→ Problem requirements: Copy, from the listing, every line in which the string "Niagara" is present.

'''

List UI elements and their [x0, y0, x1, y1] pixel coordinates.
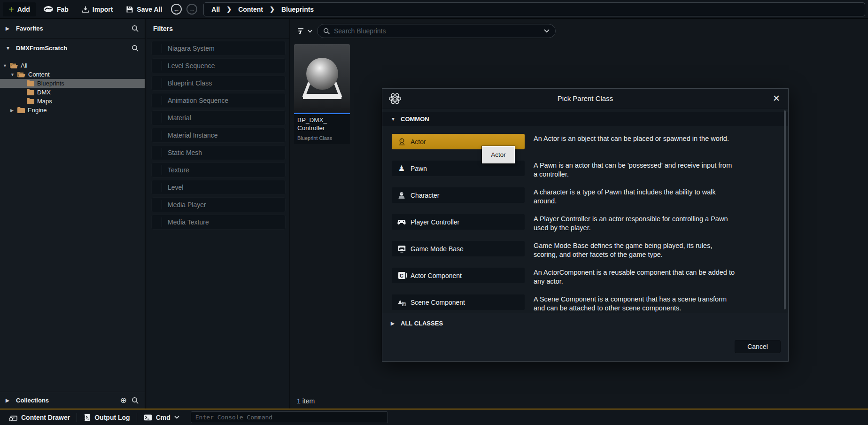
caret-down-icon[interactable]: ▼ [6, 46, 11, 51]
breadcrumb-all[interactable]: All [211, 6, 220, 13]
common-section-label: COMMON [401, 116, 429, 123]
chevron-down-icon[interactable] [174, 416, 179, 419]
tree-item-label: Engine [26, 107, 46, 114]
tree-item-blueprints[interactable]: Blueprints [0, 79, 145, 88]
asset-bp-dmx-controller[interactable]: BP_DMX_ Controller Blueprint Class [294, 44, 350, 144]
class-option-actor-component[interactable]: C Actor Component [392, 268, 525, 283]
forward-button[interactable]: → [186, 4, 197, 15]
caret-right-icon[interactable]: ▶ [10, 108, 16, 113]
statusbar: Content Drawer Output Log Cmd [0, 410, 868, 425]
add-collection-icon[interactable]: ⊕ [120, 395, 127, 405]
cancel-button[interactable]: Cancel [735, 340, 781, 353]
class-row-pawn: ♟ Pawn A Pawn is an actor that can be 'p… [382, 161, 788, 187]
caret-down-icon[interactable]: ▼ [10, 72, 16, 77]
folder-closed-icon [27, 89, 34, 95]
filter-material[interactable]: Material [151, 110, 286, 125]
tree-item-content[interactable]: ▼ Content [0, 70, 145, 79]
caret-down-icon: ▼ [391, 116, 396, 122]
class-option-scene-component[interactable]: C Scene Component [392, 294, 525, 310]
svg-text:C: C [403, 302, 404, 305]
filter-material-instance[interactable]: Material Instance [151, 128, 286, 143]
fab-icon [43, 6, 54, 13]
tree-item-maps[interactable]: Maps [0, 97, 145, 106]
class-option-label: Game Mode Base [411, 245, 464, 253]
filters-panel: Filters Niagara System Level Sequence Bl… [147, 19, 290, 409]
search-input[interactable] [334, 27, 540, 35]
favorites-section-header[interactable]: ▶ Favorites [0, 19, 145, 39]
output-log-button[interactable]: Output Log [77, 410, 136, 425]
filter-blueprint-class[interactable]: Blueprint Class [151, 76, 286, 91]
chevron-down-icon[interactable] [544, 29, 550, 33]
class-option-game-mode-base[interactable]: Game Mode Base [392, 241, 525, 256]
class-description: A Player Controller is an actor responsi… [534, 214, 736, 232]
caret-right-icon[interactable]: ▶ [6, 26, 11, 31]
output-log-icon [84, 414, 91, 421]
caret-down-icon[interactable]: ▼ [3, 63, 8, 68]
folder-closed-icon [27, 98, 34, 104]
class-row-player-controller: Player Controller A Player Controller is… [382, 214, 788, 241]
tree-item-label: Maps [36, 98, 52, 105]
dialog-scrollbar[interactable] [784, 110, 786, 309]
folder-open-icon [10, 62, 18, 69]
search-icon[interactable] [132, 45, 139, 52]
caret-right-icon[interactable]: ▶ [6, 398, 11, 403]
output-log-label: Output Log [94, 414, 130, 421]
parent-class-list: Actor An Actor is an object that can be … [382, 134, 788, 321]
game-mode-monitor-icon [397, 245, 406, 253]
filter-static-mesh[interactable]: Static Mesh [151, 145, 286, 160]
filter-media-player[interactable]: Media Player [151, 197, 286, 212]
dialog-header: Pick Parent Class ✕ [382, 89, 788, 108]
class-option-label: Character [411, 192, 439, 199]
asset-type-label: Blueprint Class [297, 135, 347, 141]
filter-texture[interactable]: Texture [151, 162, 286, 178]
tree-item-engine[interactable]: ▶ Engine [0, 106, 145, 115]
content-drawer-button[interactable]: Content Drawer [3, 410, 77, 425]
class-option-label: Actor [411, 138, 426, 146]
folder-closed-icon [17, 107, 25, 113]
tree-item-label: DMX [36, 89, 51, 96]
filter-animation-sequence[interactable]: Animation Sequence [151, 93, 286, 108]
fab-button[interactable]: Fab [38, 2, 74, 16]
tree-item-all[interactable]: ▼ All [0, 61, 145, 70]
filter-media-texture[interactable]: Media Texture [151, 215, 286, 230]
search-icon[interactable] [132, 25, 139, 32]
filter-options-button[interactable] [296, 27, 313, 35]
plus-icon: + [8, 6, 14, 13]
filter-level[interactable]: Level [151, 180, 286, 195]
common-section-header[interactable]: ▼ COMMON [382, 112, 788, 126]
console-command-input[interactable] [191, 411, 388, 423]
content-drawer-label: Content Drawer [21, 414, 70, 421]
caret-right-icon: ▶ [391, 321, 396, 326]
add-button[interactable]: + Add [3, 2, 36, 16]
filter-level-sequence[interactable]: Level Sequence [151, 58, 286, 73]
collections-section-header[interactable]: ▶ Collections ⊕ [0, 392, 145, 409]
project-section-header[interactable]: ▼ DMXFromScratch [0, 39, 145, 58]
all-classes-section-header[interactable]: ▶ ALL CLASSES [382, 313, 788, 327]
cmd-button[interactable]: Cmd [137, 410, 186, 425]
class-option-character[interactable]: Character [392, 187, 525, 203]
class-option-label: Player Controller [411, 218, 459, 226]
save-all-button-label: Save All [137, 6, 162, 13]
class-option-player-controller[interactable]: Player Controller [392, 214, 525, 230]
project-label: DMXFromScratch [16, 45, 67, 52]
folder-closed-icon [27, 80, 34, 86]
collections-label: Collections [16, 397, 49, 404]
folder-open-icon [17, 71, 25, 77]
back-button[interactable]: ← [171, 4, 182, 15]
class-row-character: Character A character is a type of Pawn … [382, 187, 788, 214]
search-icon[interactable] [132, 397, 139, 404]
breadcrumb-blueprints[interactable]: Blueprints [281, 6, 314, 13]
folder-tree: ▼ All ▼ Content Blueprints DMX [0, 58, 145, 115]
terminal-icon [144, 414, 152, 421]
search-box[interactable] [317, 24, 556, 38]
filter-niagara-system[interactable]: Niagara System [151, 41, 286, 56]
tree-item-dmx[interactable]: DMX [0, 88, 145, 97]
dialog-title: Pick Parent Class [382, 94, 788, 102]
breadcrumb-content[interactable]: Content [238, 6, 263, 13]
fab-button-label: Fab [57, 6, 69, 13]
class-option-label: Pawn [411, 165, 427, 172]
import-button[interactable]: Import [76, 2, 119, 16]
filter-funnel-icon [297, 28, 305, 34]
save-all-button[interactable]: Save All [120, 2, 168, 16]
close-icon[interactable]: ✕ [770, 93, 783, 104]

'''

→ Exercise result:
filters-panel: Filters Niagara System Level Sequence Bl… [147, 19, 290, 409]
filter-niagara-system[interactable]: Niagara System [151, 41, 286, 56]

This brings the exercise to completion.